Positive feedback loop
Positive feedback loop: A process in which one change leads to another, which then causes even more of the original change. In climate change, a positive feedback loop occurs when warming causes changes that lead to even more warming. For example, as the Earth gets warmer, the amount of ice that covers the Arctic Ocean is shrinking, which leaves more open water. Ice reflects a lot of sunlight back into space, while the open ocean is dark and absorbs more of the sun’s energy, making the Earth warmer. Thus, melting ice causes the Earth to absorb more energy from the sun and become even warmer.
Plate tectonics
Plate tectonics: A scientific theory that describes how large sections of the Earth’s crust called plates move over time.

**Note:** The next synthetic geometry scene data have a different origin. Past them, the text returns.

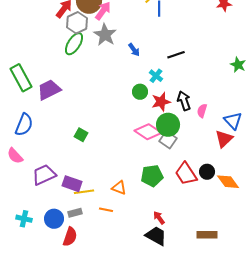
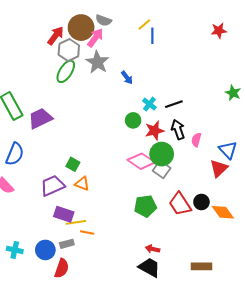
black line: (176, 55) -> (174, 104), moved
purple trapezoid: (44, 175) -> (52, 186), moved
orange triangle: (119, 188) -> (82, 184), moved
orange line: (106, 210) -> (87, 233), moved
red arrow: (159, 218) -> (152, 249), turned -40

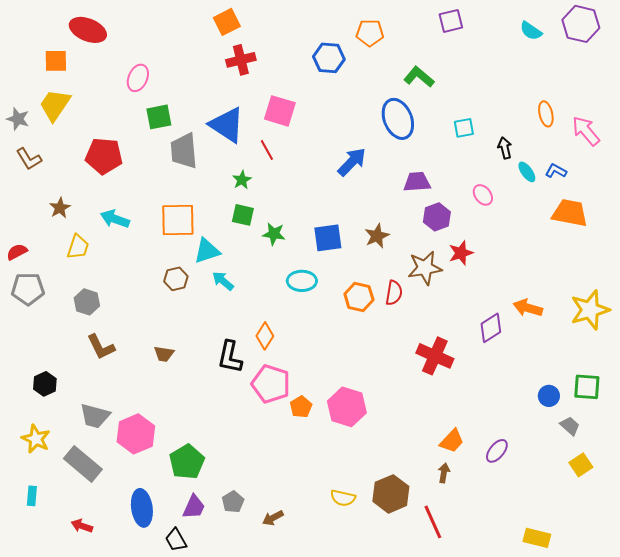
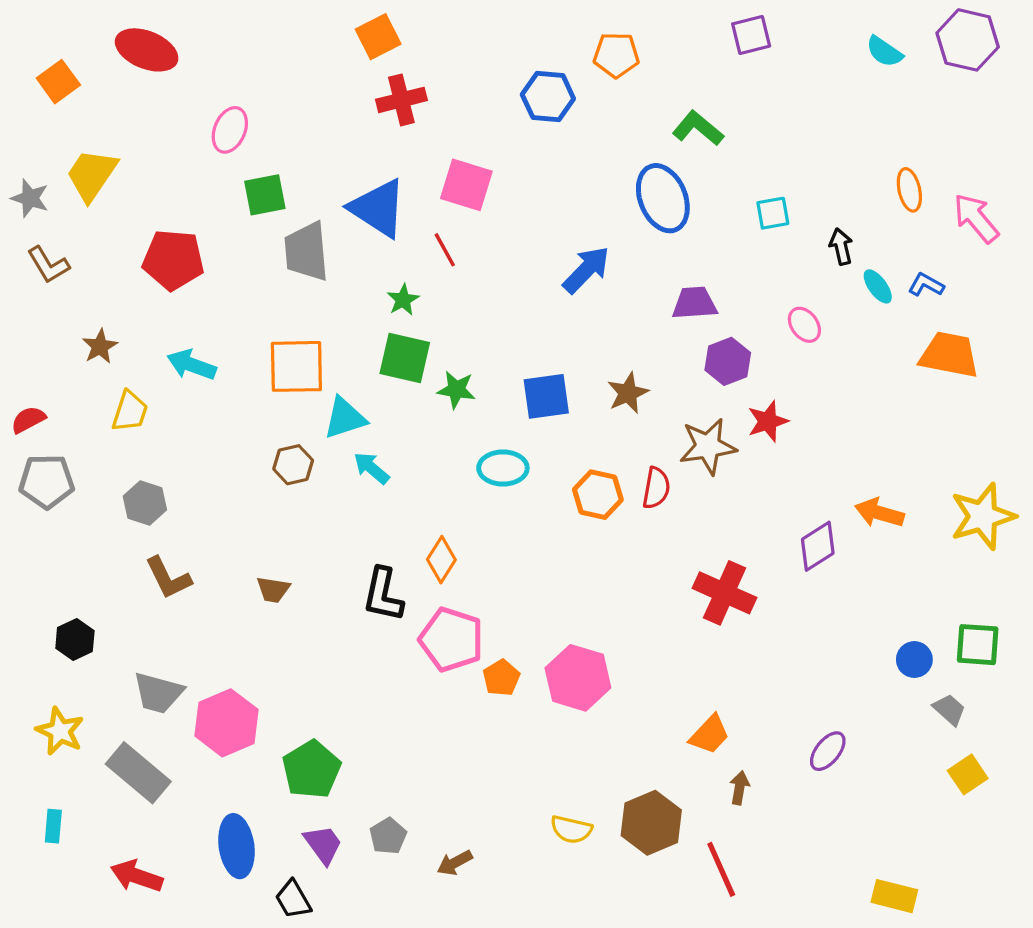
orange square: (56, 61) -> (58, 82), moved, turned -35
green square: (243, 215) -> (405, 358), size x1.4
orange trapezoid: (452, 441) -> (709, 734), moved
purple trapezoid: (194, 507) -> (323, 844), turned -60
red arrow: (82, 526) -> (137, 876), size x1.4

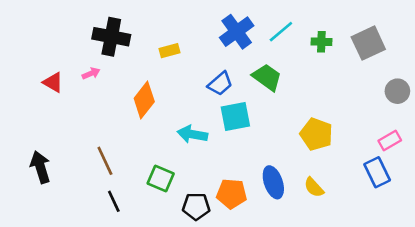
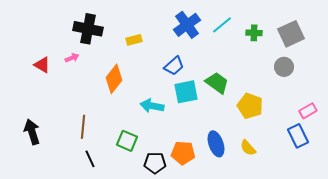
green trapezoid: (267, 77) -> (217, 83), moved
gray circle: (397, 91) -> (284, 67), moved
brown line: (105, 161) -> (83, 127), turned 30

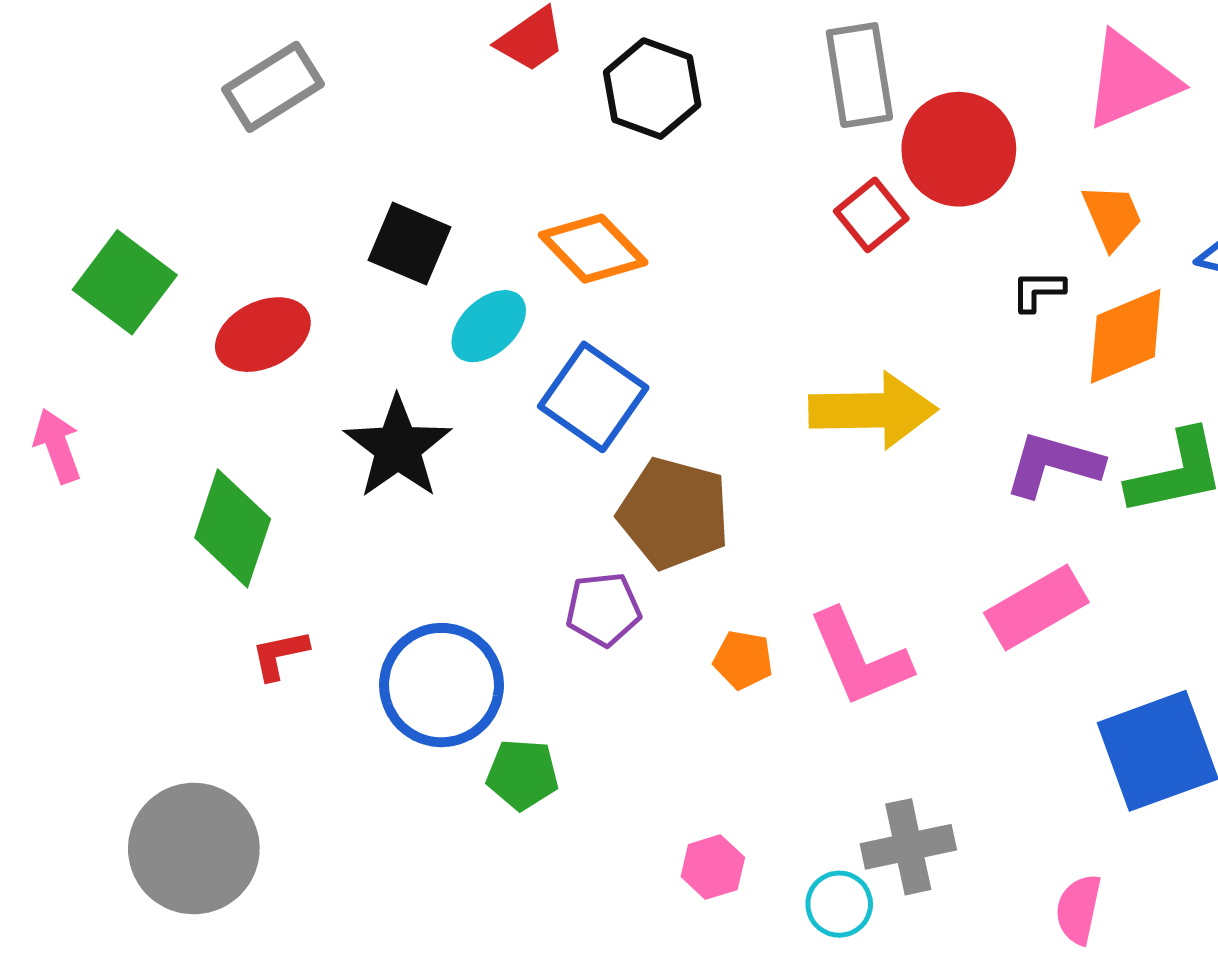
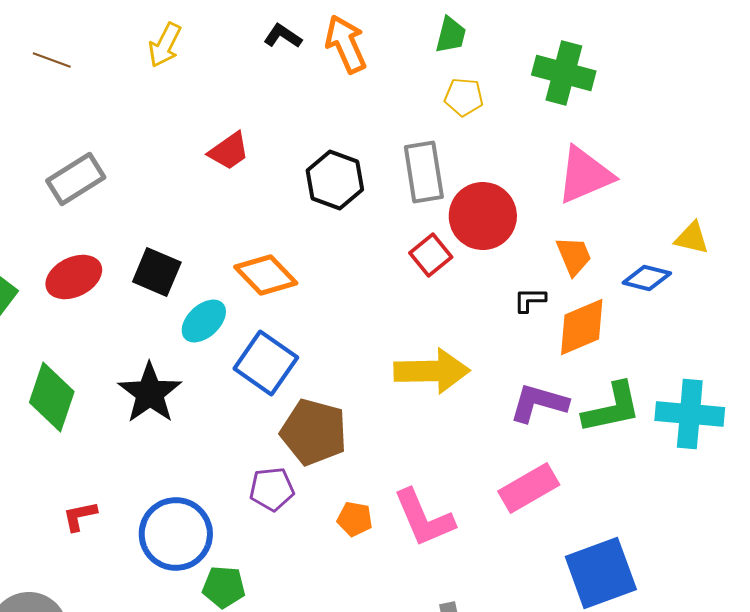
black hexagon: (652, 89) -> (335, 180), moved
red ellipse: (263, 335) -> (74, 277), moved
green diamond: (233, 528) -> (52, 397), moved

The Earth has seven or eight major plates, including the North American plate, plus many smaller plates. As these plates collide, spread apart, or grind alongside one another, they cause earthquakes and volcanic activity.
Photovoltaic cell
Photovoltaic cell: A device that converts energy from sunlight into electricity. Photovoltaic cells use a material such as silicon, which is called a semi-conductor.
Photosynthesis
Photosynthesis: The process by which green plants use sunlight, water, and carbon dioxide to make food and other substances that they use to grow. In the process, plants release oxygen into the air.
Permafrost
Permafrost: Soil or rock that is frozen year-round. Permafrost can be found in many parts of Alaska, northern Canada, and other countries near the Arctic Ocean. Even though the soil at the surface of the Earth may not be frozen during the warmer months, a layer of permafrost may exist several feet below.
Passive solar heating
Passive solar heating: The use of windows, building materials, and other features to take advantage of sunlight to heat the inside of a building.
Pyrogenic
Pyrogenic – produced under conditions involving intense heat.